▶ [TASK INSTRUCTIONS]
If a line in the records contains the word "Maria", count it; state the resulting number and nothing more.
[Opening EXERCISE MATERIALS section]
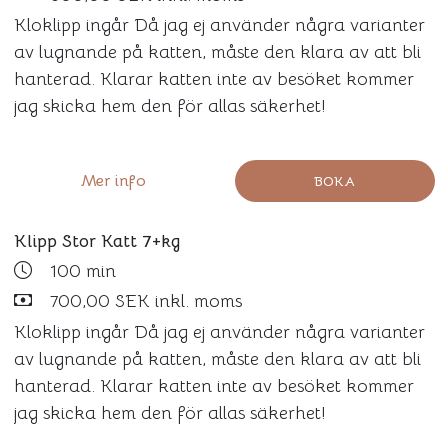
Kloklipp ingår Då jag ej använder några varianter
av lugnande på katten, måste den klara av att bli
hanterad. Klarar katten inte av besöket kommer
jag skicka hem den för allas säkerhet!
Mer info
BOKA
Klipp Stor Katt 7+kg
100 min
700,00 SEK inkl. moms
Kloklipp ingår Då jag ej använder några varianter
av lugnande på katten, måste den klara av att bli
hanterad. Klarar katten inte av besöket kommer
jag skicka hem den för allas säkerhet!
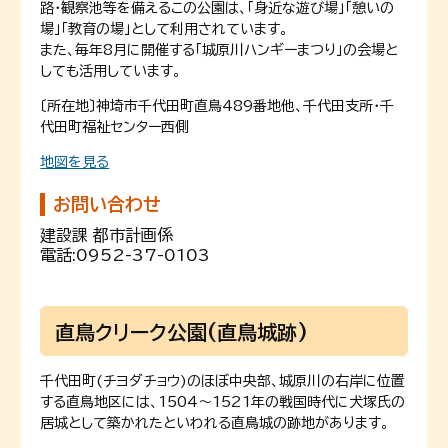
路・観察池等を備えるこの公園は、「身近な遊び場」「憩いの
場」「教育の場」として利用されています。
また、毎年8月に開催する「城原川ハンギーまつり」の会場と
しても活用しています。
〔所在地〕神埼市千代田町直鳥489番地他、千代田支所・千
代田町福祉センター西側
地図を見る
お問い合わせ
建設課 都市計画係
電話:
0952-37-0103
直鳥クリーク公園(直鳥城跡)
千代田町(チヨダチョウ)のほぼ中央部、城原川の右岸に位置
する直鳥地区には、1504〜1521年の戦国時代に犬塚氏の
居城として築かれたといわれる直鳥城の跡地があります。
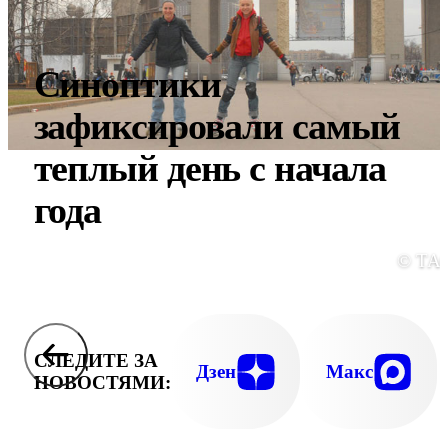
Синоптики
зафиксировали самый
теплый день с начала
года
© ТА
СЛЕДИТЕ ЗА
Дзен
Макс
НОВОСТЯМИ:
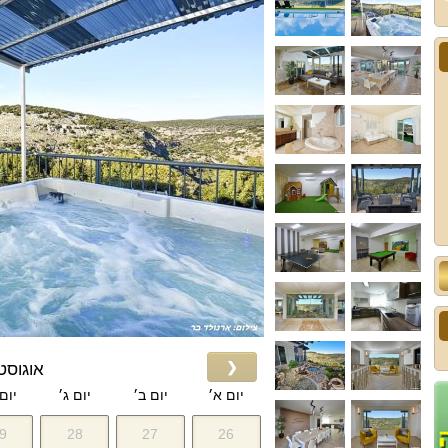
❮
אוגוסט 026
יום א׳
יום ב׳
יום ג׳
יום
9
28
27
26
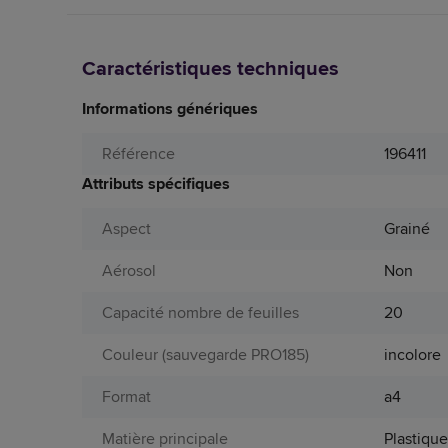
Caractéristiques techniques
Informations génériques
Référence
196411
Attributs spécifiques
Aspect
Grainé
Aérosol
Non
Capacité nombre de feuilles
20
Couleur (sauvegarde PRO185)
incolore
Format
a4
Matière principale
Plastiqu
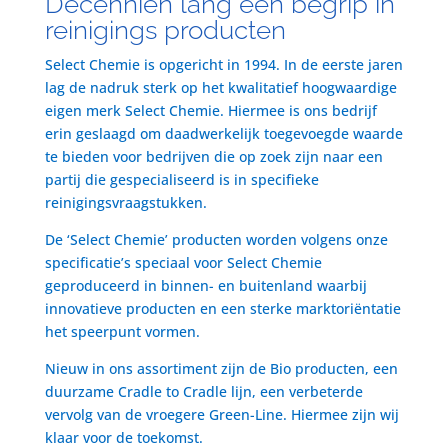
Decenniën lang een begrip in
reinigings producten
Select Chemie is opgericht in 1994. In de eerste jaren
lag de nadruk sterk op het kwalitatief hoogwaardige
eigen merk Select Chemie. Hiermee is ons bedrijf
erin geslaagd om daadwerkelijk toegevoegde waarde
te bieden voor bedrijven die op zoek zijn naar een
partij die gespecialiseerd is in specifieke
reinigingsvraagstukken.
De ‘Select Chemie’ producten worden volgens onze
specificatie’s speciaal voor Select Chemie
geproduceerd in binnen- en buitenland waarbij
innovatieve producten en een sterke marktoriëntatie
het speerpunt vormen.
Nieuw in ons assortiment zijn de Bio producten, een
duurzame Cradle to Cradle lijn, een verbeterde
vervolg van de vroegere Green-Line. Hiermee zijn wij
klaar voor de toekomst.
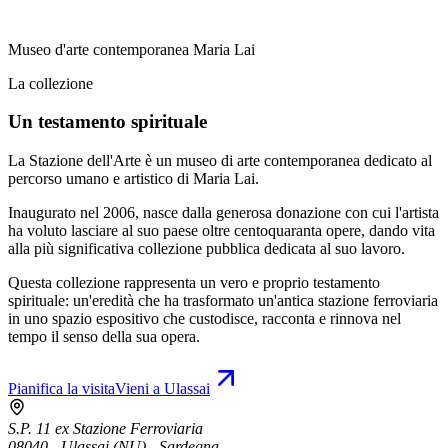
Museo d'arte contemporanea Maria Lai
La collezione
Un testamento spirituale
La Stazione dell'Arte è un museo di arte contemporanea dedicato al
percorso umano e artistico di Maria Lai.
Inaugurato nel 2006, nasce dalla generosa donazione con cui l'artista
ha voluto lasciare al suo paese oltre centoquaranta opere, dando vita
alla più significativa collezione pubblica dedicata al suo lavoro.
Questa collezione rappresenta un vero e proprio testamento
spirituale: un'eredità che ha trasformato un'antica stazione ferroviaria
in uno spazio espositivo che custodisce, racconta e rinnova nel
tempo il senso della sua opera.
Pianifica la visita
Vieni a Ulassai
S.P. 11 ex Stazione Ferroviaria
08040 - Ulassai (NU) - Sardegna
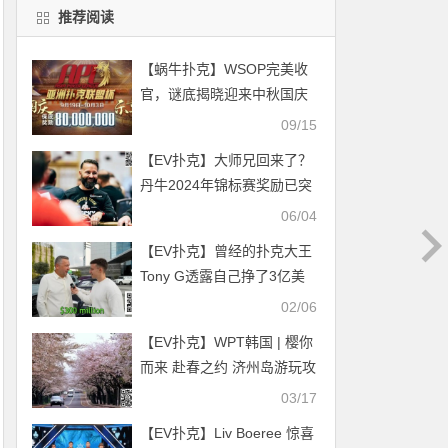
推荐阅读
【蜗牛扑克】WSOP完美收
官，谜底揭晓迎来中秋国庆
最强赛事！APL亚洲扑克联
09/15
盟杯倒计时
【EV扑克】大师兄回来了？
丹牛2024年锦标赛奖励已突
破100W刀！连Phil Ivey都望
06/04
尘莫及
【EV扑克】曾经的扑克大王
Tony G透露自己挣了3亿美
元，最多一年挣过1个小目标
02/06
【EV扑克】WPT韩国 | 樱你
而来 赴春之约 济州岛游玩攻
略之看樱花篇
03/17
【EV扑克】Liv Boeree 惊喜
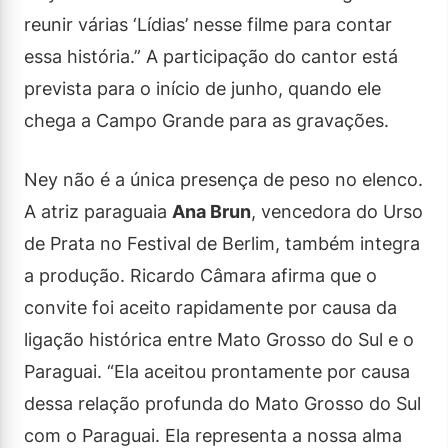
reunir várias ‘Lídias’ nesse filme para contar
essa história.” A participação do cantor está
prevista para o início de junho, quando ele
chega a Campo Grande para as gravações.
Ney não é a única presença de peso no elenco.
A atriz paraguaia
Ana Brun
, vencedora do Urso
de Prata no Festival de Berlim, também integra
a produção. Ricardo Câmara afirma que o
convite foi aceito rapidamente por causa da
ligação histórica entre Mato Grosso do Sul e o
Paraguai. “Ela aceitou prontamente por causa
dessa relação profunda do Mato Grosso do Sul
com o Paraguai. Ela representa a nossa alma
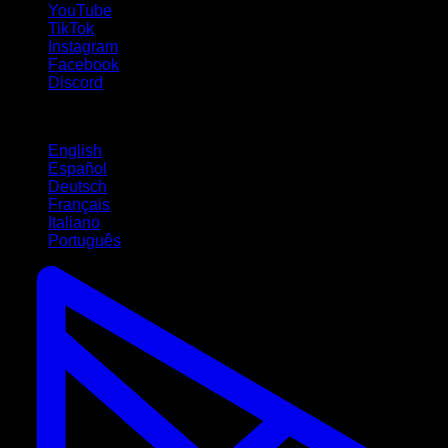
YouTube
TikTok
Instagram
Facebook
Discord
Idiomas
English
Español
Deutsch
Français
Italiano
Português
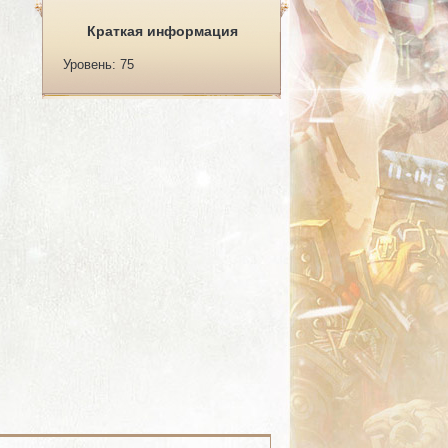
Краткая информация
Уровень: 75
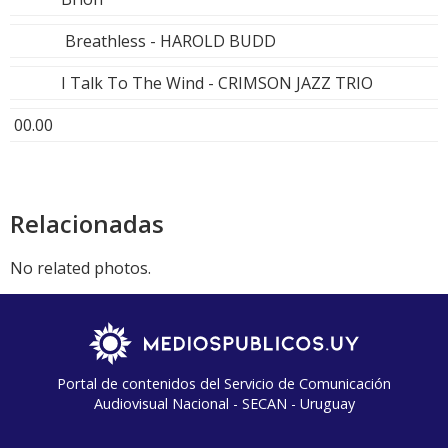
Breathless - HAROLD BUDD
I Talk To The Wind - CRIMSON JAZZ TRIO
00.00
Relacionadas
No related photos.
Portal de contenidos del Servicio de Comunicación
Audiovisual Nacional - SECAN - Uruguay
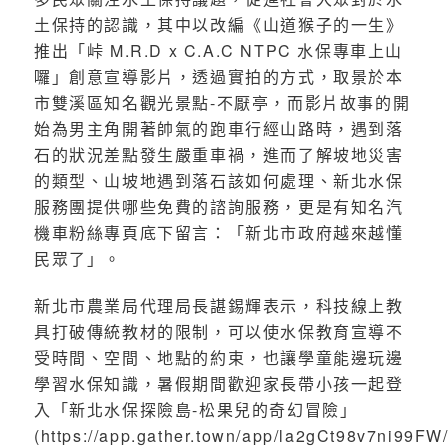
土保持的認識，其中以改編《山道猴子的一生》
推出「峠 M.R.D x C.A.C NTPC 水保專車上山
囉」創意宣導影片，透過實拍的方式，取景於本
市雙溪區知名觀光景點-不厭亭，而影片故事的開
始為男主角開著帥氣的跑車行經山路時，遇到落
石的狀況差點發生嚴重車禍，進而了解坡地災害
的類型、山坡地遇到落石該如何處理、新北水保
服務團提供哪些免費的諮詢服務，更是有知名汽
機車粉絲專頁底下留言：「新北市政府越來越懂
民眾了」。
新北市農業局代理局長諶錫輝表示，科技線上教
具打破傳統教材的限制，可以使水保教育宣導不
受時間、空間、地點的約束，也讓學童能邊玩邊
學習水保知識，暑假期間歡迎家長帶小孩一起登
入「新北水保探險島-松果兒的奇幻冒險」
(https://app.gather.town/app/la2gCt98v7ni99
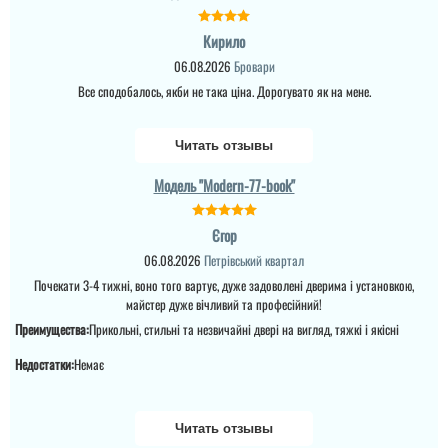
Любовь
Кирило
Все отлично! С
06.08.2026
Бровари
магазином проблем
вообще никаких не
Все сподобалось, якби не така ціна. Дорогувато як на мене.
было: менеджеры очень
внимательные и
приветливые.
Изготавливали двери
Читать отзывы
больше месяца, но нам
было не критично. Зато
Володимир
Модель "Modern-77-book"
качество порадовало
как меня так и...
Купив ці двері для
Єгор
квартири в сучасному
інтер'єрі. Загалом,
06.08.2026
Петрівський квартал
задоволений вибором –
вони виглядають
Почекати 3-4 тижні, воно того вартує, дуже задоволені дверима і установкою,
стильно та елегантно,
майстер дуже вічливий та професійний!
особливо на контрасті зі
світлими стінами.
Преимущества:
Прикольні, стильні та незвичайні двері на вигляд, тяжкі і якісні
Темний колір додає
солідності та суча...
Недостатки:
Немає
Читать отзывы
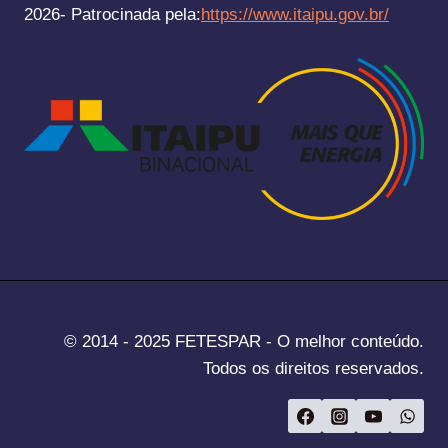
2026- Patrocinada pela:
https://www.itaipu.gov.br/
© 2014 - 2025 FETESPAR - O melhor conteúdo.
Todos os direitos reservados.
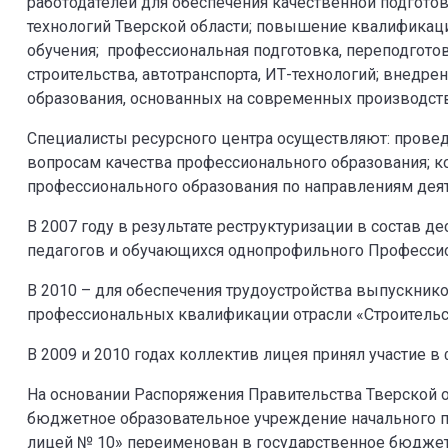
работодателей для обеспечения качественной подготов
технологий Тверской области; повышение квалификац
обучения; профессиональная подготовка, переподгот
строительства, автотранспорта, ИТ-технологий; внед
образования, основанных на современных производств
Специалисты ресурсного центра осуществляют: провед
вопросам качества профессионального образования; к
профессионального образования по направлениям деят
В 2007 году в результате реструктуризации в состав 
педагогов и обучающихся однопрофильного Професси
В 2010 – для обеспечения трудоустройства выпускник
профессиональных квалификации отрасли «Строительс
В 2009 и 2010 годах коллектив лицея принял участие 
На основании Распоряжения Правительства Тверской об
бюджетное образовательное учреждение начального 
лицей № 10» переименован в государственное бюджет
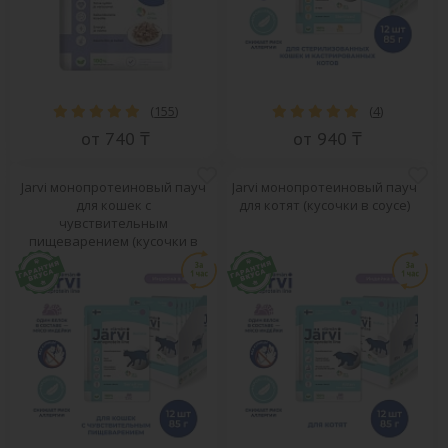
(
155
)
(
4
)
от 740 ₸
от 940 ₸
Jarvi монопротеиновый пауч
Jarvi монопротеиновый пауч
для кошек с
для котят (кусочки в соусе)
чувствительным
пищеварением (кусочки в
желе)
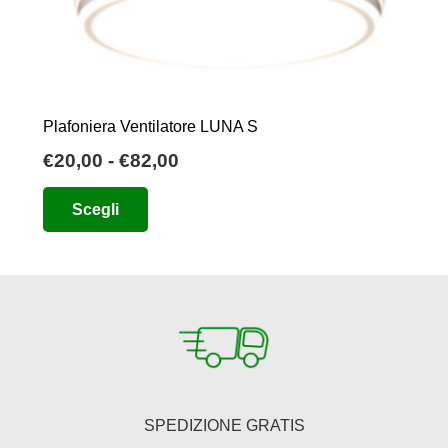
Plafoniera Ventilatore LUNA S
Fascia
€
20,00
-
€
82,00
di
Questo
Scegli
prezzo:
prodotto
da
ha
€20,00
più
a
varianti.
€82,00
Le
opzioni
possono
essere
SPEDIZIONE GRATIS
scelte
[Closing EXERCISE MATERIALS section]
▶ [ANSWER BELOW]
2